Koning zijn was in de middeleeuwen het gevaarlijkste beroep, zo blijkt uit een onderzoek van de universiteit van Cambridge. Maar liefst vijftien procent van de koningen werd vermoord. Meestal door een rivaal op zoek naar macht.
De geschiedenisboeken staan vol met de meest gruwelijke moordverhalen. Zo werd koning Eduard II van Engeland in 1327 bijvoorbeeld anaal gespietst door een gloeiende pook, om hem als homoseksueel te kijk te zetten en zijn ambtgenoot Karel I werd in 1649 na een showproces publiekelijk onthoofd in Londen. Die zaken stonden niet op zichzelf. Van 600 tot 1800 was het vermoorden van een koning gewoon de makkelijkste weg naar de macht.
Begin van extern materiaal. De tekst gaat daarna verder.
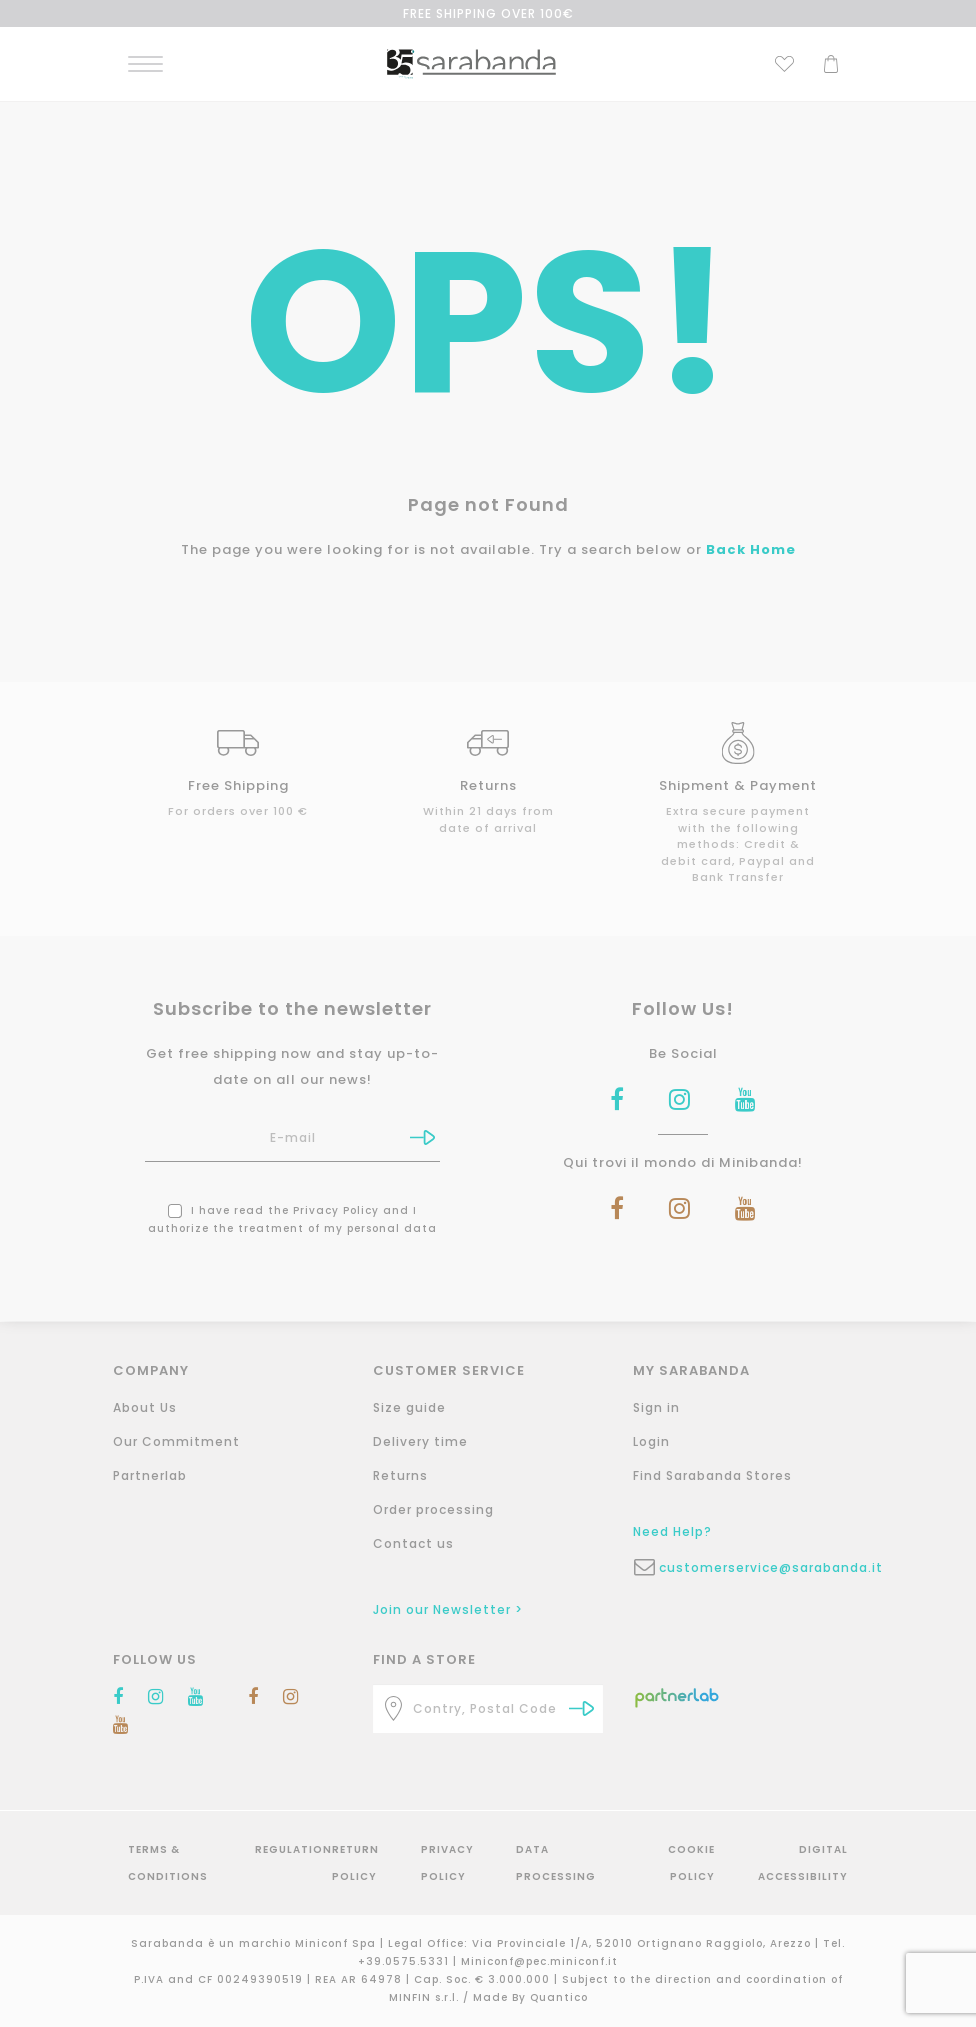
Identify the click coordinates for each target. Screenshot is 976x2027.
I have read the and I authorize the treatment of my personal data (292, 1219)
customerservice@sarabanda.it (761, 1567)
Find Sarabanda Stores (712, 1475)
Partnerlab (150, 1475)
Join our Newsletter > (448, 1609)
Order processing (433, 1509)
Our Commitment (176, 1441)
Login (651, 1441)
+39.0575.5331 (405, 1961)
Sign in (656, 1407)
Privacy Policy (336, 1210)
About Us (145, 1407)
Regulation (293, 1849)
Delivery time (420, 1441)
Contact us (413, 1543)
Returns (400, 1475)
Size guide (409, 1407)
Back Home (751, 549)
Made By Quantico (530, 1997)
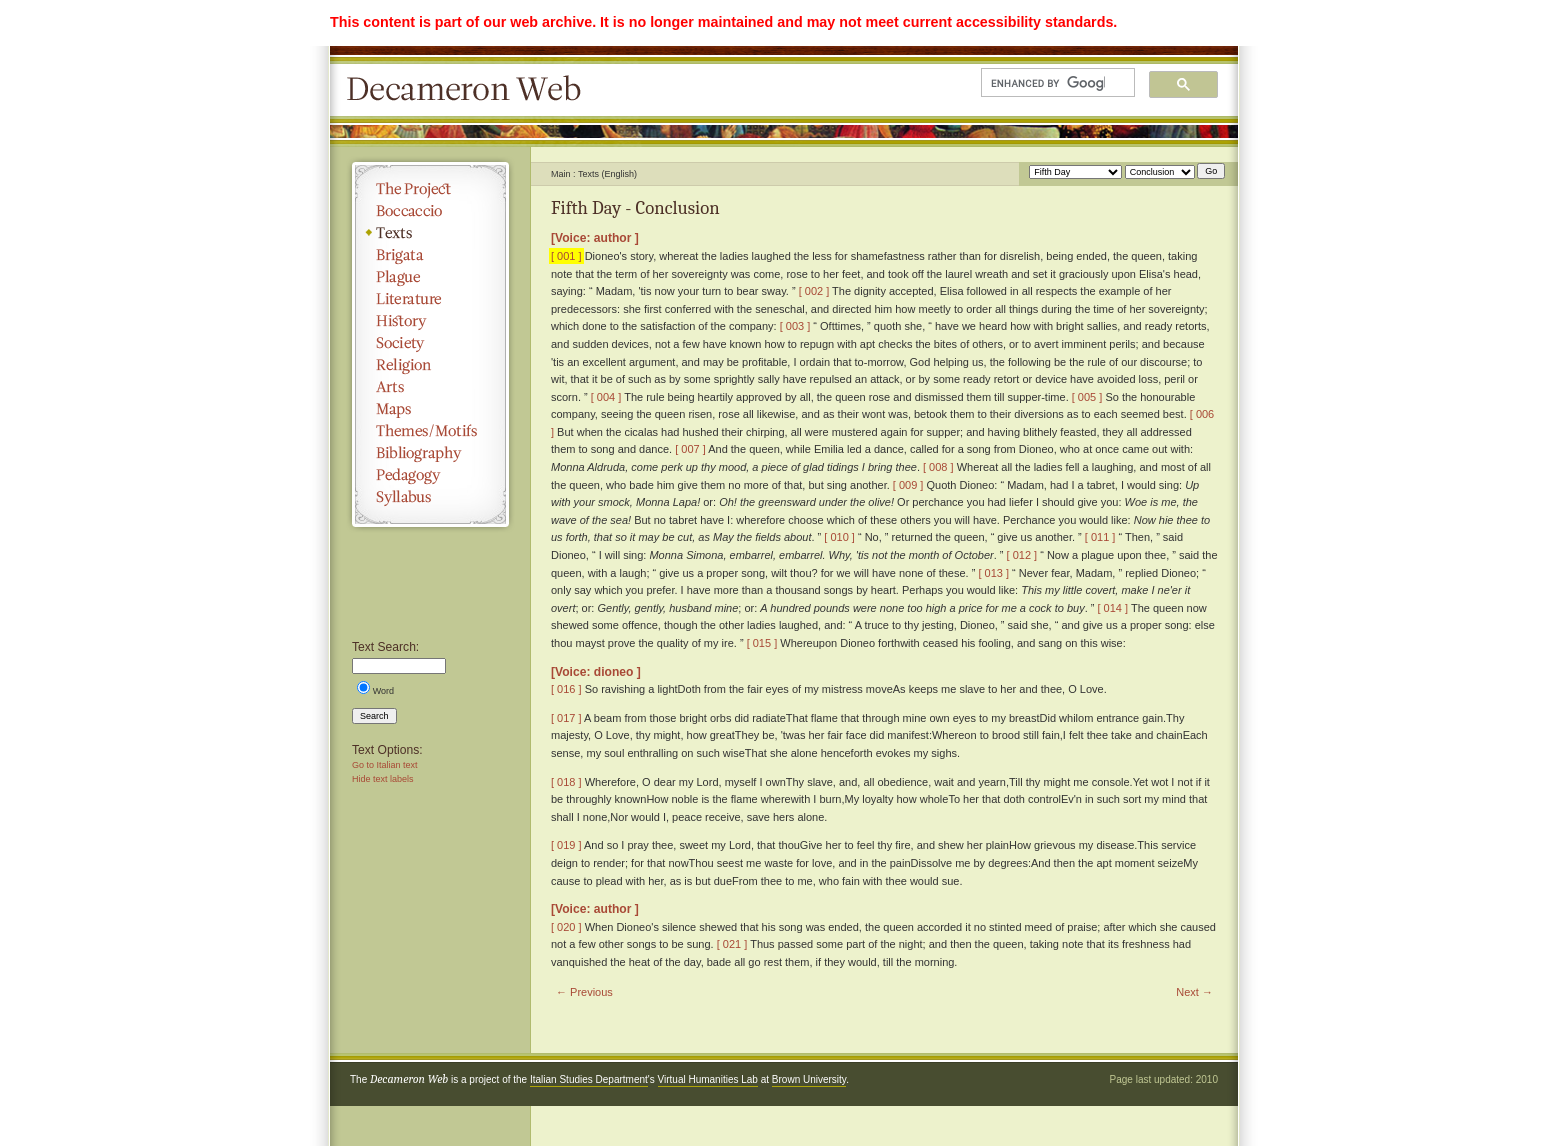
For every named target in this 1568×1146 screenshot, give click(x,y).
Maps (430, 409)
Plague (430, 277)
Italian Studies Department (589, 1079)
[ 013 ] (993, 573)
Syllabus (430, 497)
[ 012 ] (1022, 555)
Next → (1194, 992)
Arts (430, 387)
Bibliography (430, 453)
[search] (1048, 83)
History (430, 321)
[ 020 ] (566, 927)
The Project (430, 189)
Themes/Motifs (430, 431)
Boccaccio (430, 211)
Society (430, 343)
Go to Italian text (385, 765)
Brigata (430, 255)
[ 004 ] (606, 397)
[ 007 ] (690, 449)
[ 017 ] (566, 718)
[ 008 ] (938, 467)
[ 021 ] (732, 944)
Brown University (809, 1079)
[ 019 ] (566, 845)
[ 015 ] (762, 643)
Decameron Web (470, 90)
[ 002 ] (814, 291)
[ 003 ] (795, 326)
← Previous (584, 992)
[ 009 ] (908, 485)
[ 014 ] (1112, 608)
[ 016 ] (566, 689)
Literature (430, 299)
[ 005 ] (1087, 397)
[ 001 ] (566, 256)
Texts (430, 233)
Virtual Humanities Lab (708, 1079)
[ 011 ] (1100, 537)
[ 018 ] (566, 782)
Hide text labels (383, 779)
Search (374, 716)
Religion (430, 365)
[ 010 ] (839, 537)
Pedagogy (430, 475)
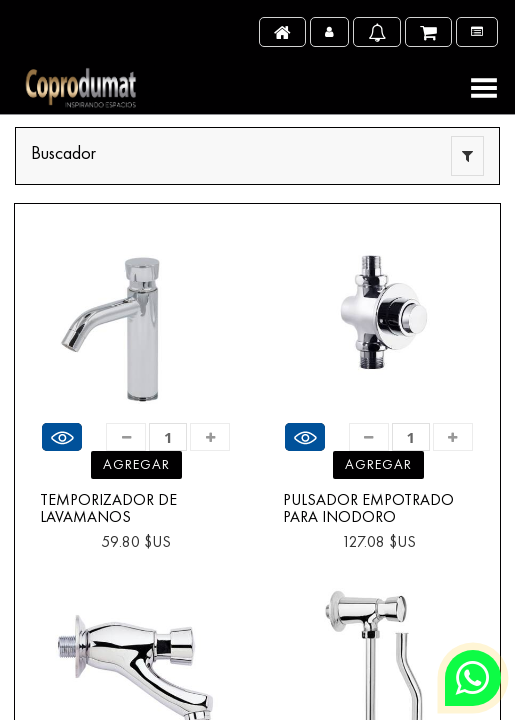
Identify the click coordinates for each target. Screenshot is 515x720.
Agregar (136, 464)
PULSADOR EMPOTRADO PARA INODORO (368, 508)
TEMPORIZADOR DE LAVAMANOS (108, 508)
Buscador (63, 152)
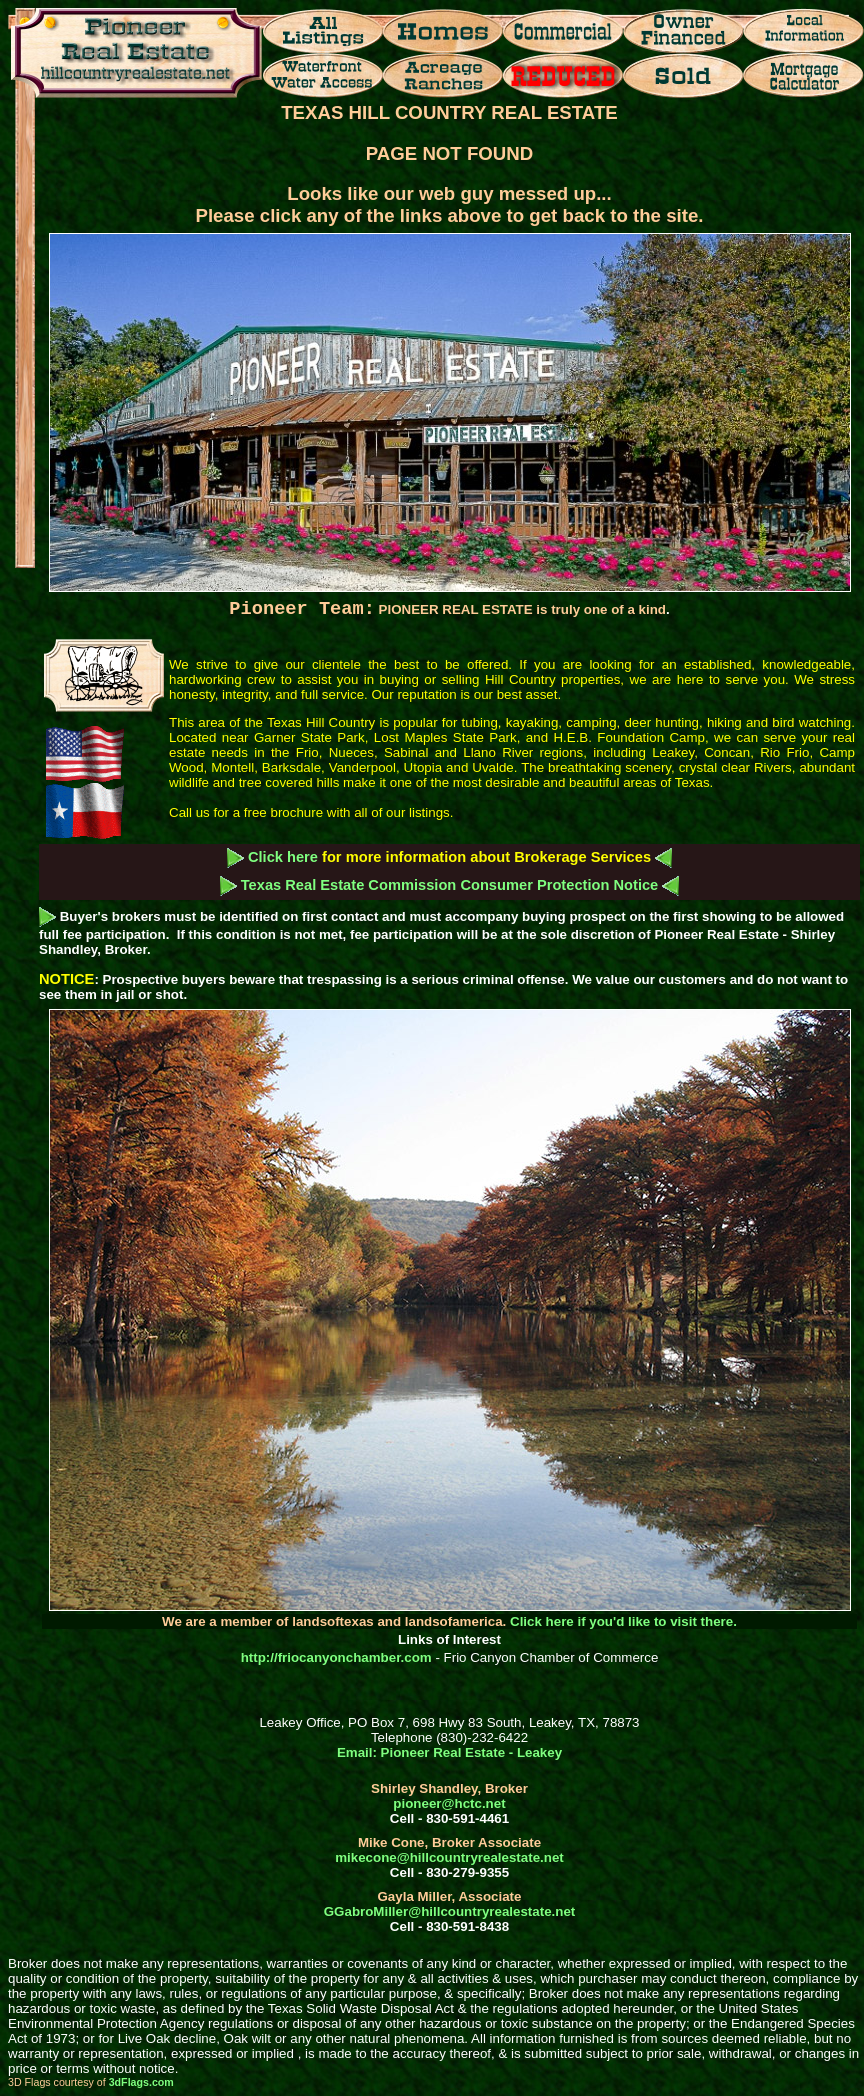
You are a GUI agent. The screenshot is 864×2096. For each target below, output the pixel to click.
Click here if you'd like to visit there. (623, 1621)
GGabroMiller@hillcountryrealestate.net (449, 1911)
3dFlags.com (141, 2082)
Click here (283, 857)
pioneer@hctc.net (449, 1803)
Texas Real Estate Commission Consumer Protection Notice (450, 885)
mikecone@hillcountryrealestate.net (449, 1857)
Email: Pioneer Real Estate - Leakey (449, 1752)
Onderzoeker Manuel Eisner van de universiteit van Cambridge heeft de doodsoorzaak van alle koningen in Europa die tussen 600 en 1800 regeerden onderzocht. Maar liefst vijftien procent van hen werd vermoord. De kans als koning in de middeleeuwen te worden vermoord ligt aanzienlijk hoger dan de kans op moord in de meest gewelddadige plaatsen ter wereld van vandaag de dag. Het koningschap was dus niet alleen een beroep van geld en privileges, maar vooral ook erg gevaarlijk. In Schotland werden bijvoorbeeld tussen de negende en de elfde eeuw vijftien van de zeventien koningen vermoord en in het begin van de twaalfde eeuw kwamen alle zeven Noorse koningen om het leven door toedoen van iemand anders.
Moord voor de macht
De meeste moorden werden gepleegd door de concurrentie. De koning werd vermoord en zijn rivaal werd vervolgens op de troon gezet. Op de tweede plaats werd er gemoord om op die manier een groter rijk te vergaren. Een land zonder koning was nu eenmaal makkelijk in te nemen. Op nummer drie van de moordmotieven staat volgens de onderzoeker de persoonlijke vergelding. Zo werd de koning Albrecht I van Habsburg in 1308 omgebracht door door zijn neefje omdat hij die publiekelijk had beledigd. Bij uitzondering werden koningen ook nog wel eens vermoord door een doorgedraaide of gefrustreerde burger.
Uit het onderzoek dat maandag in zijn geheel wordt gepresenteerd, blijkt bovendien dat vooral jonge koningen makkelijk aan de kant werden geschoven en dus nog meer kans hadden vermoord te worden.
Verlegging naar ‘legale moorden’
Vanaf de zestiende eeuw nam het aantal brute moorden af. Dit kwam volgens Eisner doordat de posities van koningen sterker werden en hun rol meer religieus werd. De moord op een koning was daardoor strategisch minder interessant. Als een koning werd omgebracht, gebeurde dat vaak via de rechtbank. Zo werd bovengenoemde koning Karel I van Engeland pas na een showproces om het leven gebracht.